The exit code returned by mkfs.nilfs2 is 0 on success and 1 on failure.
-b block-size
Specify the size of blocks in bytes. The valid block size is 1024, 2048, 4096, 8192 bytes, ..., and the maximum block size is restricted to the system page size. For most machines, it is 4096 bytes. The default block size is 4096 bytes.
-B blocks-per-segment
Specify the number of blocks in a segment, where the segment (also called full segment) is an allocation unit of disk space of NILFS. This parameter gives the size of segment and consequently determines how many segments are aligned in the specified device. The default number of blocks per segment is 2048 (= 8MB with 4KB blocks).
-c
Check the device for bad blocks before building the filesystem.
-f
Force overwrite when an existing filesystem is detected on the device. By default, mkfs.nilfs2 will not write to the device if it suspects that there is a filesystem on the device already.
-h
Display help message and exit.
-K
Keep, do not attempt to discard blocks at mkfs time (discarding blocks initially is useful on solid state drives and sparse / thinly-provisioned storage).
-L new-volume-label
Set the volume label for the filesystem to new-volume-label. The maximum length of the volume label is 80 bytes.
-m reserved-segments-percentage
Specify the percentage of the segments reserved for garbage collection. The default percentage is 5%.
-n
Cause mkfs.nilfs2 to not actually create a filesystem, but display what it would be do if it were to create a filesystem.
-O feature[,...]
Create a filesystem with the given features (filesystem options), overriding the default filesystem options.

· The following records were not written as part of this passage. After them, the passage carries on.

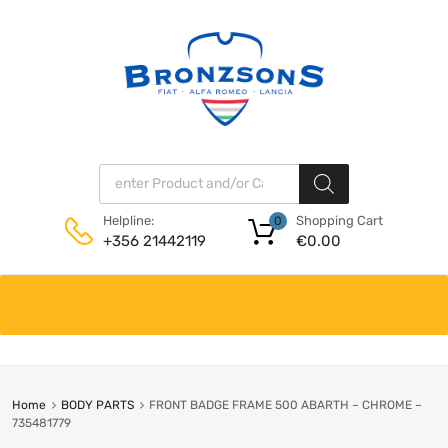
Products search
Shopping Cart
Helpline:
0
€
0.00
+356 21442119
Skip
to
content
Home
BODY PARTS
FRONT BADGE FRAME 500 ABARTH – CHROME –
735481779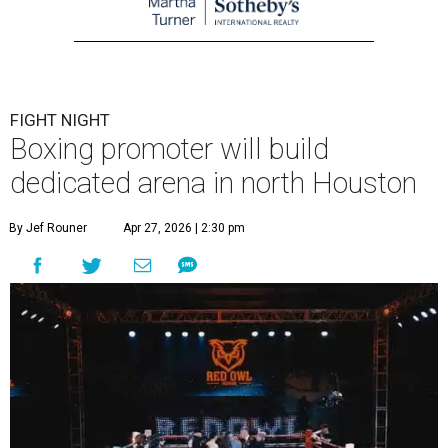
FIGHT NIGHT
Boxing promoter will build
dedicated arena in north Houston
By Jef Rouner
Apr 27, 2026 | 2:30 pm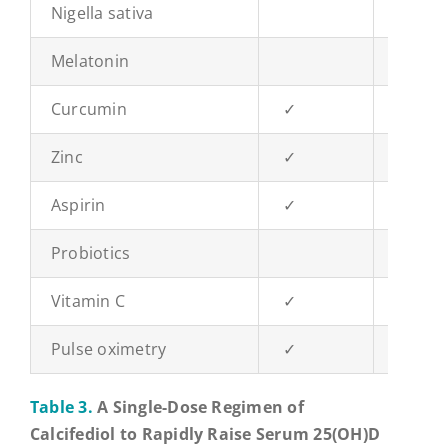
Nigella sativa
✓
Melatonin
Curcumin
✓
Zinc
✓
Aspirin
✓
Probiotics
✓
Vitamin C
✓
Pulse oximetry
✓
✓
Table 3.
A Single-Dose Regimen of
Calcifediol to Rapidly Raise Serum 25(OH)D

The filesystem feature set is comprised of a list of features, separated by commas, that are to be enabled. To disable a feature, simply prefix the feature name with a caret ('^') character. The pseudo-filesystem feature "none" will clear all filesystem features.
block_count
Enable block count per checkpoint.
-q
Quiet execution. Useful if mkfs.nilfs2 is run in a script.
-v
Verbose execution.
-V
Print the version number of mkfs.nilfs2 and exit.